At less than an hour, Advanced Beauty is more of a curiosity than a pure piece of visual entertainment. Just as you are getting the hang of one particular sequence, the ambient music ends and we are off to another interesting exhibit. Granted, it does feel like you are being rushed through a particularly engaging museum, but at least there is an option to stop and restart a specific "viewing". There is also a Photoshop similarity to a lot of these works. Since the concept provides that the images coordinate with the soundscapes supplied, there is an inordinate amount of beat timed throbbing and pulsing. Objects always seem to be in touch with the inherent rhythm of a piece, even when one doesn't necessarily exist. It's a unique idea, but not a completely effective one. There are times when the aural aspects are more compelling than the visuals, and definitely visa versa.
Of the many intriguing offerings, there are a couple that truly stand out. Carl Burgess' effort seems oddly organic while also approaching an almost alien ideal. Mate Steinforth's colorful fluff is like getting lost in a rainbow's frothy aftermath, and Universal Everything's three efforts stand out as more linear and "narrative" than the others. The finale is especially effective, as the bubbling brew of pigment spills and fills the screen. Yet there are times when the pieces feel one note and routine. Karsten Schmidt's angular shapes say nothing particularly novel, and the flower power of PandaPanther grows tired quickly. Tom Scholefield's starts out strong, but then fades rather quickly, as does the effort by Thomas Traum. As a chill out title, as something to put on in the background during a party of social get together, Advanced Beauty does have its benefits. It's the perfect wall mounting for your oversized plasma screen, a bright and bubbly spin through a series of inconsistent conceits.
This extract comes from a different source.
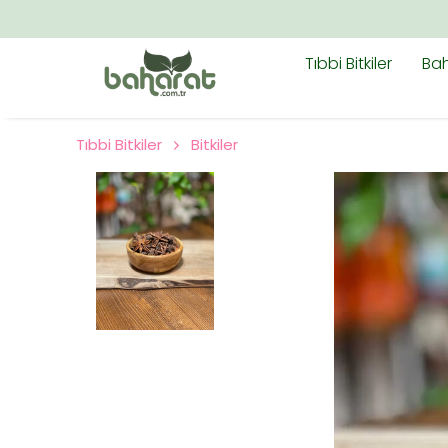
Tıbbi Bitkiler
Bah
Tıbbi Bitkiler
Bitkiler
Presented in a gorgeous 1.85:1 anamorphic widescreen transfer, the image for Advanced Beauty is magnificent. It captures all the colors, all the shimmering "whiteness" of the backdrop, without ever once faltering or failing. There is a depth and a dimension to the picture that is hard to shake, and even though this is a standard DVD, the quality looks HD in execution. Kudos all around to the individuals behind this definitive digital master.
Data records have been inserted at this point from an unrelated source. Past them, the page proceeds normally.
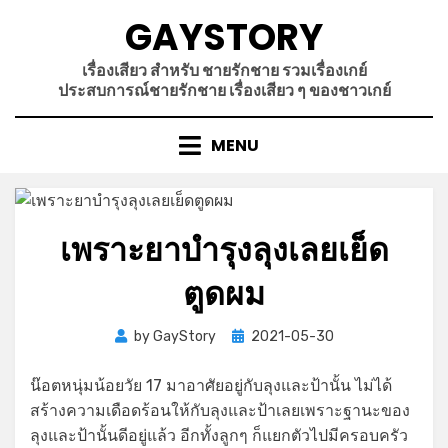
Skip
GAYSTORY
to
content
เรื่องเสียว สำหรับ ชายรักชาย รวมเรื่องเกย์
ประสบการณ์ชายรักชาย เรื่องเสียว ๆ ของชาวเกย์
MENU
เพราะยาบำรุงลุงเลยเย็ด
ตูดผม
Posted
by
GayStory
2021-05-30
on
น๊อตหนุ่มน้อยวัย 17 มาอาศัยอยู่กับลุงและป้านั้น ไม่ได้
สร้างความเดือดร้อนให้กับลุงและป้าเลยเพราะฐานะของ
ลุงและป้านั้นดีอยู่แล้ว อีกทั้งลูกๆ ก็แยกตัวไปมีครอบครัว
With the option to "experience" the show in either Dolby Digital 5.1 Surround or standard 2.0 Stereo, Advanced Beauty sets up a sonic dilemma. Unless you have a highly technical home theater set-up that will allow you to experience the immersive qualities of the music, the two channel option may be the best. This is one of those mixes that requires careful speaker positioning and placement. Without sad attention to detail, the 5.1 looses a little. It's still good, but your components need to be perfect it sample its flawlessness.
Aside from a cardboard flipcase containing information on the artists involved (including web addresses for those who want more examples of their work), there is no other added content to speak of - and that's a shame. A little info on the Processing software seems warranted, at the very least.
As the first in a series of ongoing 'commissions', Advanced Beauty is definitely worth checking out. It represents an innovative approach to what is often looked at as a less than artistic endeavor. Sure, some can argue that the computer is just as important as the programmer when it comes to the creation of CG canvases, and the graphics here don't redefine the possibilities in the bitmap. But for what it does offer and the way it is presented, this collection deserves a Highly Recommended rating. Gorgeous to look at, relaxing to listen to, Advanced Beauty is often quite brilliant. While it might not be a full blown masterpiece, this kind of art clearly remains in the purview of the person watching it. In the case of this critic, it was far more hit than miss.